• What this task involves:
Could every line below be transcribed exactly, with the pictures dropped?

• Dataset extract:
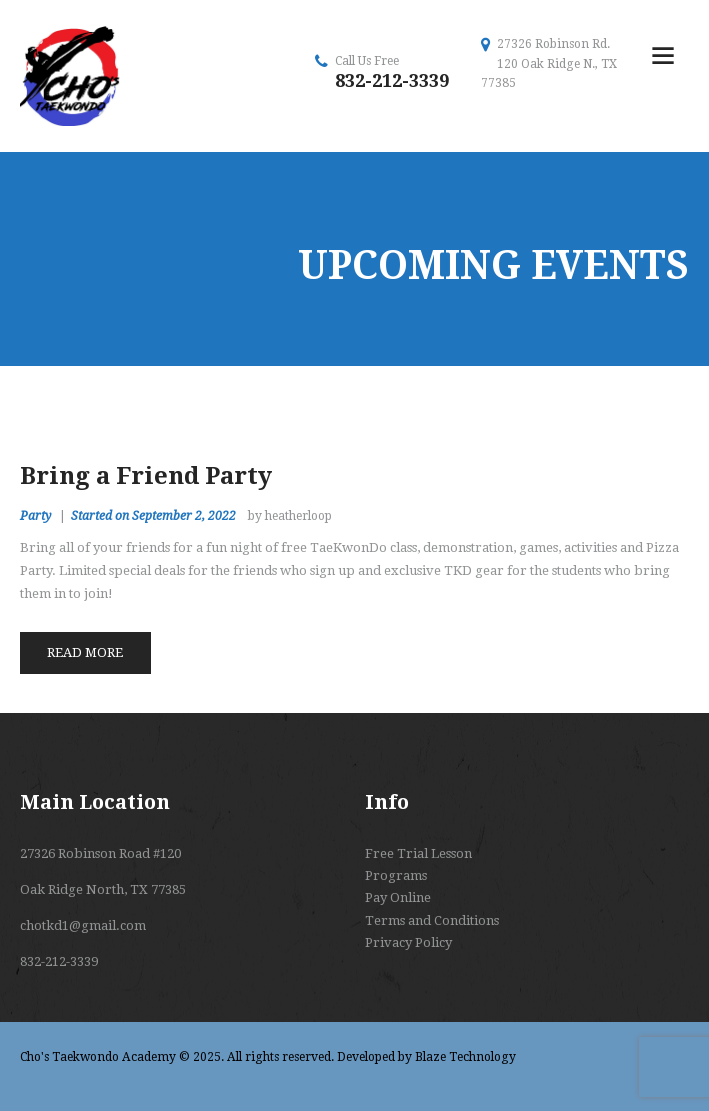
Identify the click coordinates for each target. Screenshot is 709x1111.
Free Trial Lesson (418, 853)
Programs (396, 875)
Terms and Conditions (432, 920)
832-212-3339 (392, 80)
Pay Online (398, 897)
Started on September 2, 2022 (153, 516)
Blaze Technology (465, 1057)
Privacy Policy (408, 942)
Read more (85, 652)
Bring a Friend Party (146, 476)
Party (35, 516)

• Answer box:
Identify the click coordinates for each target. Screenshot is 709x1111.
Free Trial Lesson (418, 853)
Programs (396, 875)
Terms and Conditions (432, 920)
832-212-3339 (392, 80)
Pay Online (398, 897)
Started on September 2, 2022 (153, 516)
Blaze Technology (465, 1057)
Privacy Policy (408, 942)
Read more (85, 652)
Bring a Friend Party (146, 476)
Party (35, 516)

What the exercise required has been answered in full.